В целом следует отметить, что введение мифологем в историческое повествование, равно как и пренебрежение действительной историей в угоду развлекательному рассказу или [122] же введение значительной доли вымысла в более или менее достоверное содержание были для не только литературных, но и для исторических сочинений того и даже более позднего времени обычным явлением.

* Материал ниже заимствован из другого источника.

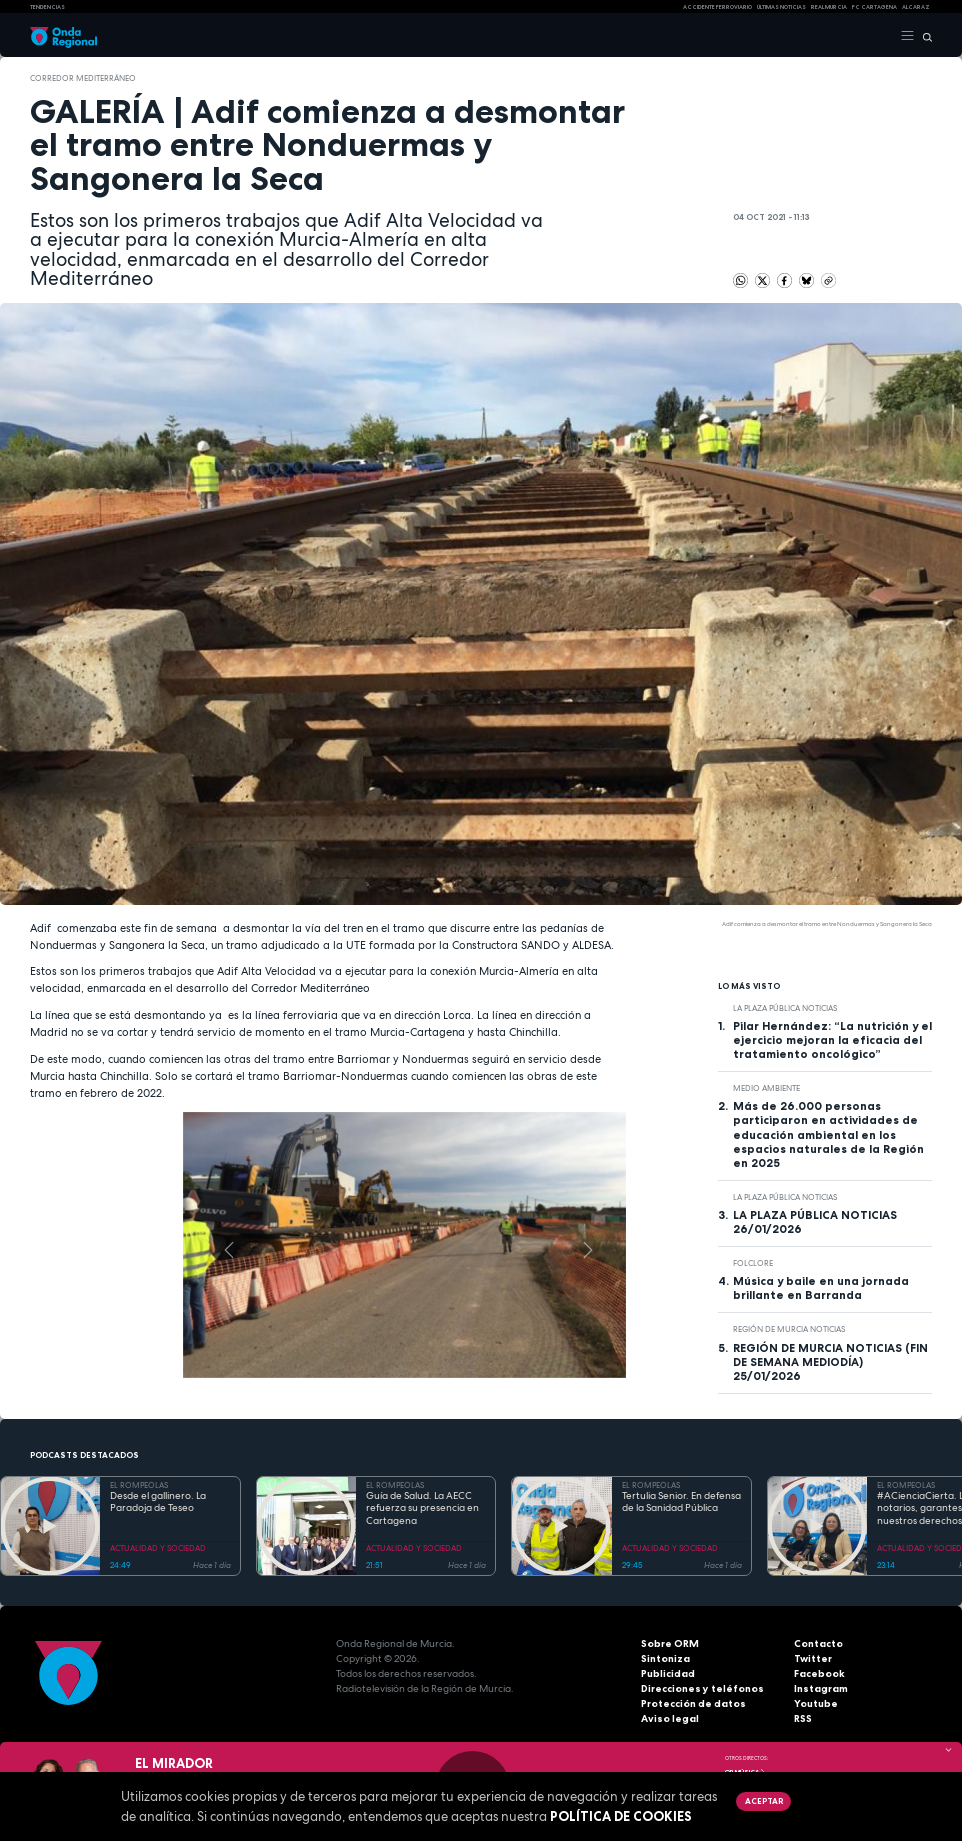 This screenshot has width=962, height=1841. What do you see at coordinates (422, 1508) in the screenshot?
I see `Guía de Salud. La AECC refuerza su presencia en Cartagena` at bounding box center [422, 1508].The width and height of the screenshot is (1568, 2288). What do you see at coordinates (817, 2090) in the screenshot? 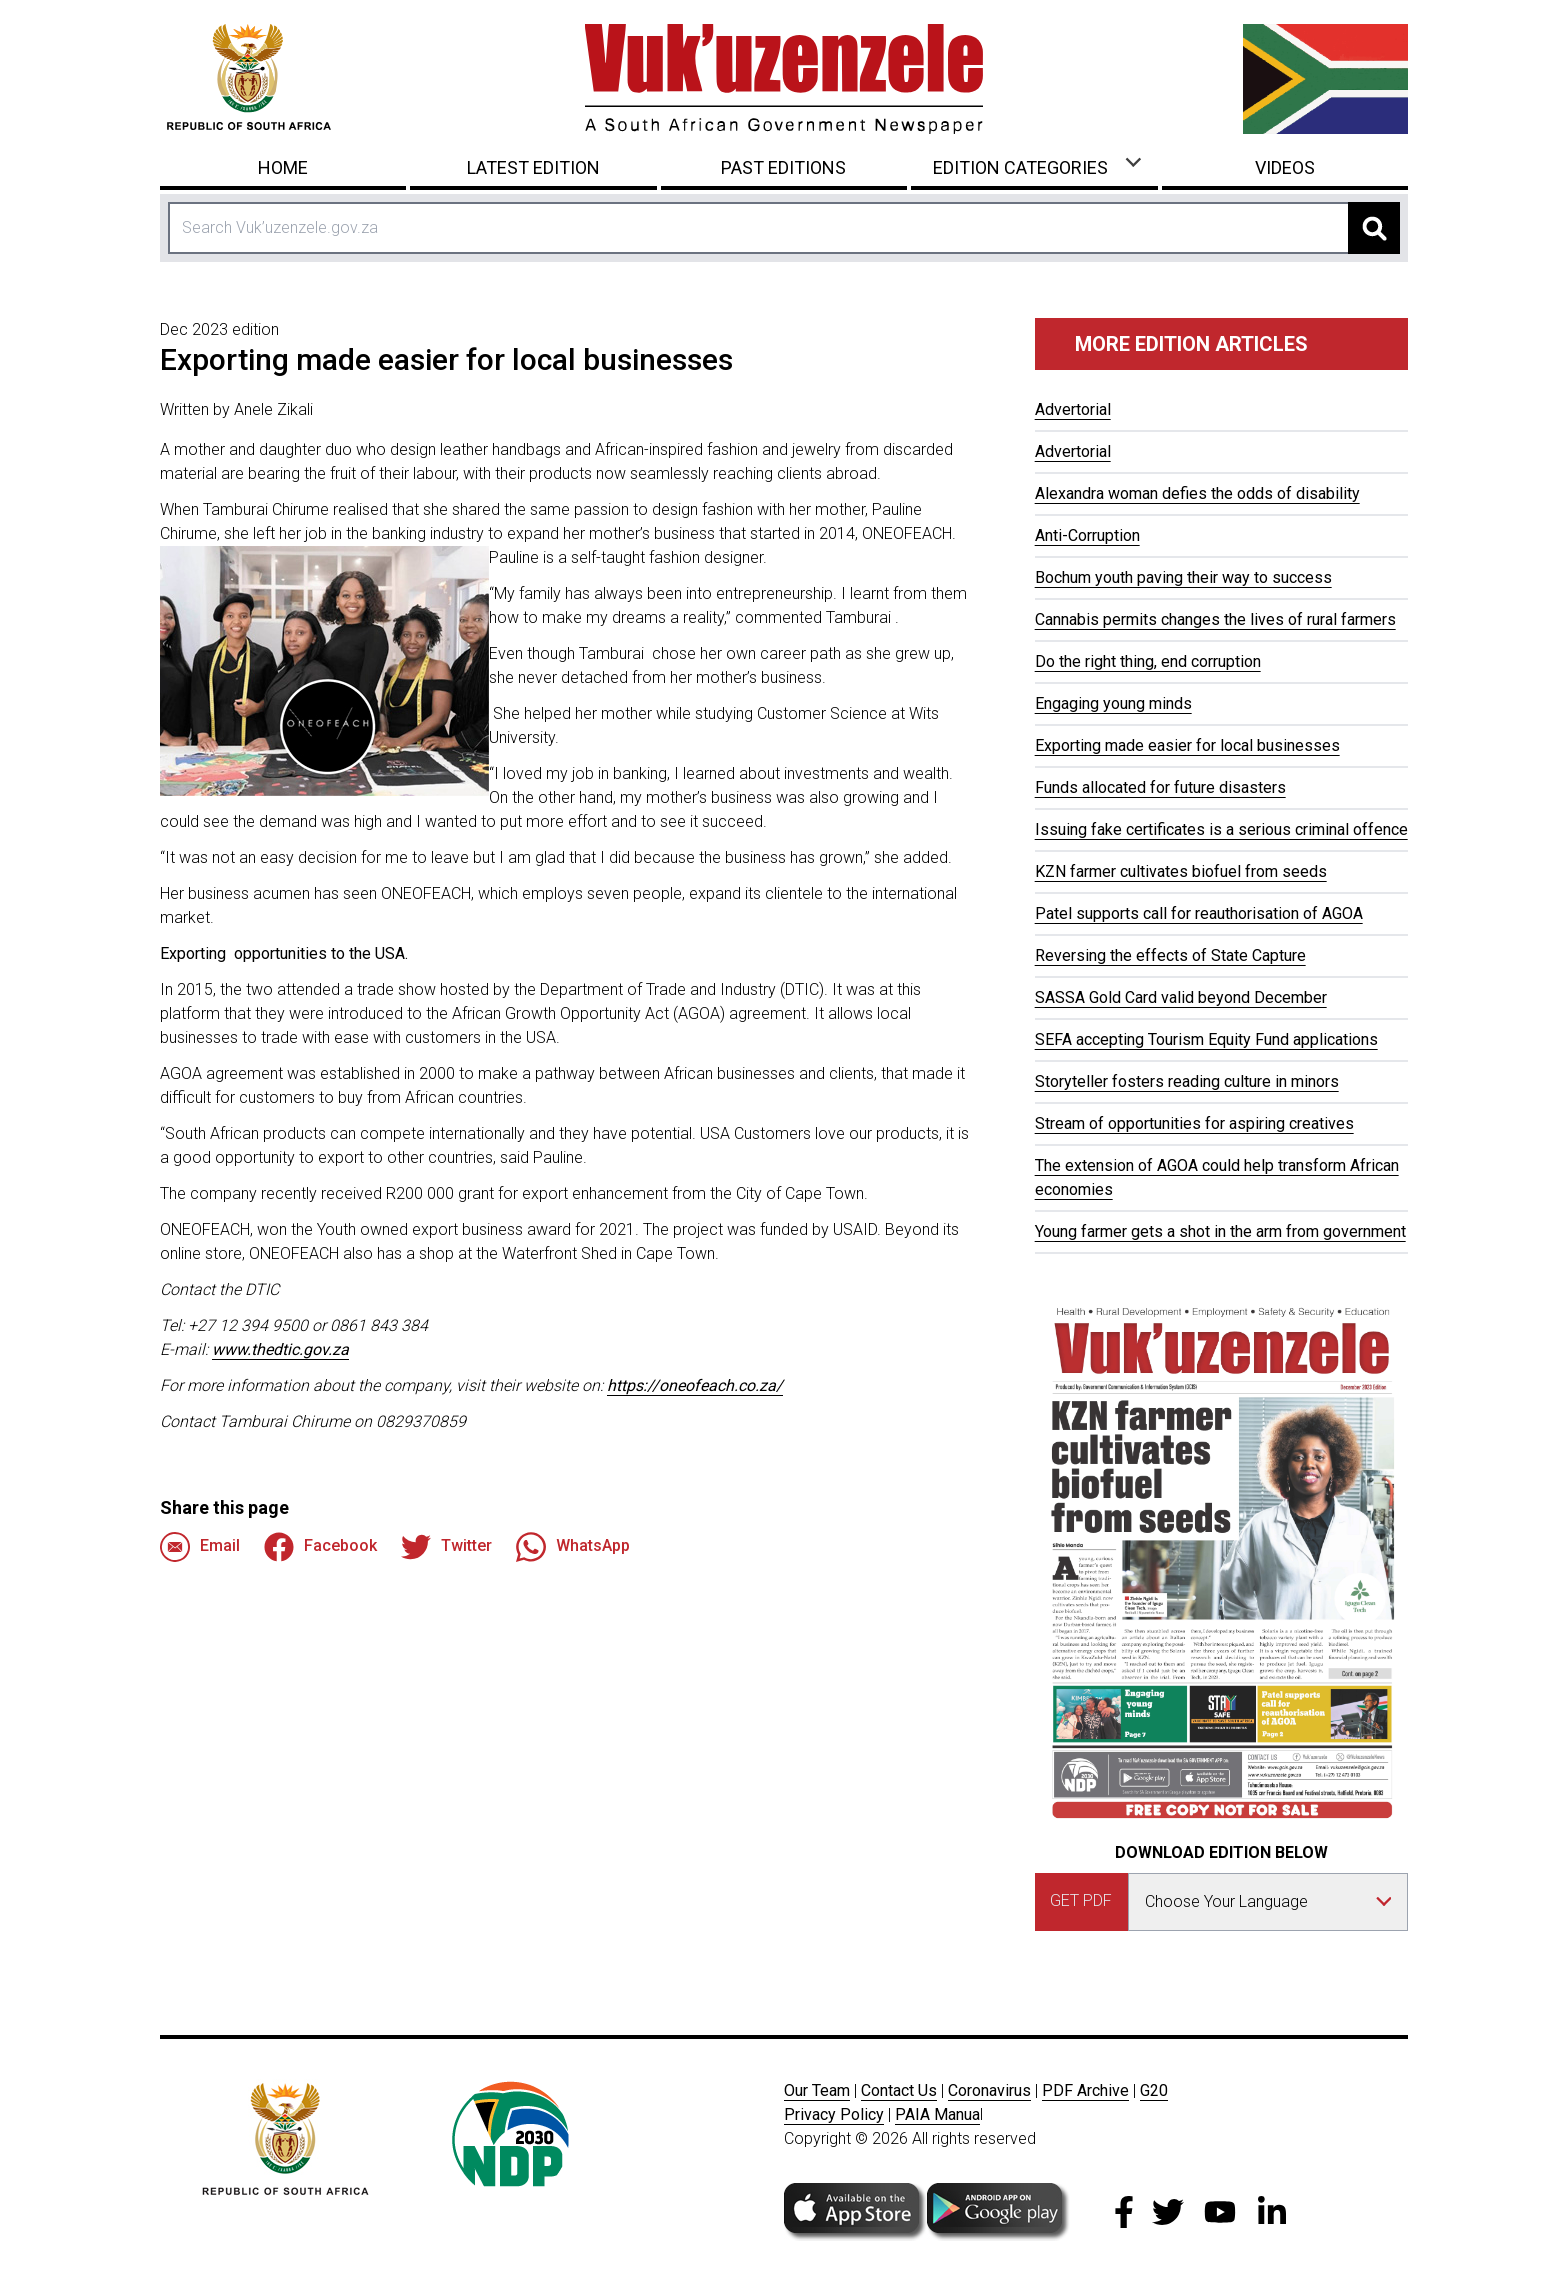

Из дошедшего в отрывках коптского «Романа об Александре» нас прежде всего занимает то, что указывает на присутствие в нем относящихся еще к языческой эпохе представлений. В отличие от греческого, в коптском списке присутствует рассказ о том, как оказавшемуся в плену Александру грозит участь быть брошенным в Хаос, и лишь в последнее мгновение, по хитрому замыслу Антилоха, придворного того царя, который пленил Александра, Хаосу достается камень, тогда как спасенного пленника прячут в тайнике. Казалось бы подобное повествование должно напоминать каждому, кто знаком с древнегреческой мифологией, рассказы о спасении при помощи подобной хитрости младенца Зевса. Но все дело в том, что подобного рассказа в греческом списке «Романа» нет, и это значит, что он был внесен в коптский список местным переписчиком, по каким-то соображениям решившим вставить в чужеродное произведение чисто египетский отрывок. Вопрос только в том, присутствует ли подобное повествование в древнеегипетской мифологии? Если обратиться к содержанию «Папируса Бремнер-Ринд», в особенности той его части, которая именуется «Книгой познания творений Ра», то можно обнаружить там утверждение, что в начале всего был Нун (Хаос) — бескрайняя, неподвижная и окутанная темнотой водная гладь 12. То же самое утверждается в памятниках мемфисской («Стела Шабаки» 13) и гермопольской («Книга Мёртвых» и «Тексты Саркофагов» 14) космогоний. То, что материя Хаоса есть «тьма беспредельная и вода бездонная» утверждается также в гностическом трактате «Происхождение мира» из собрания Наг-Хаммади 15.
[123]

Это повествование завершается следующими, весьма любопытными словами персидского царя: «Встаньте теперь, люди, вы, у которых есть сердце. Ешьте и пейте, так как пало с Вас ярмо, то есть Александр, которого убили. Что в вашем сердце? Я не допущу, чтобы вы были рабами Македонии и Египта» 16. Перед нами намёк на предание о том, что Александр — сын фараона Нектанеба, а следовательно он — законный правитель Египта. Подробное изложение этого предания присутствует только в греческом списке «Романа» и там повествуется о том, как прославленный египетский маг и фараон Нектанеб, при помощи своего искусства узнаёт, что многочисленные восточные народы вскоре захватят его страну. Он тайно бежит в Македонию и там, пока царь Филипп II находится в походе, в образе бога Амона вступает в связь с Олимпиадой (I, 1—7). Все, в том числе и сам Филипп II, убеждены, что сын Олимпиады является сыном бога и Александр ещё ребёнком проявляет свои незаурядные качества: укрощает свирепого коня Букефала, который после этого на всю жизнь делается его верным другом и спутником; побеждает в состязании на колесницах (I, 17—19). Хотя этот роман, как и рассмотренный выше «Роман о Камбизе», является прежде всего развлекательным сочинением, он тем не менее может определённым образом отражать представления об истории как автора, так и возможных читателей этих произведений.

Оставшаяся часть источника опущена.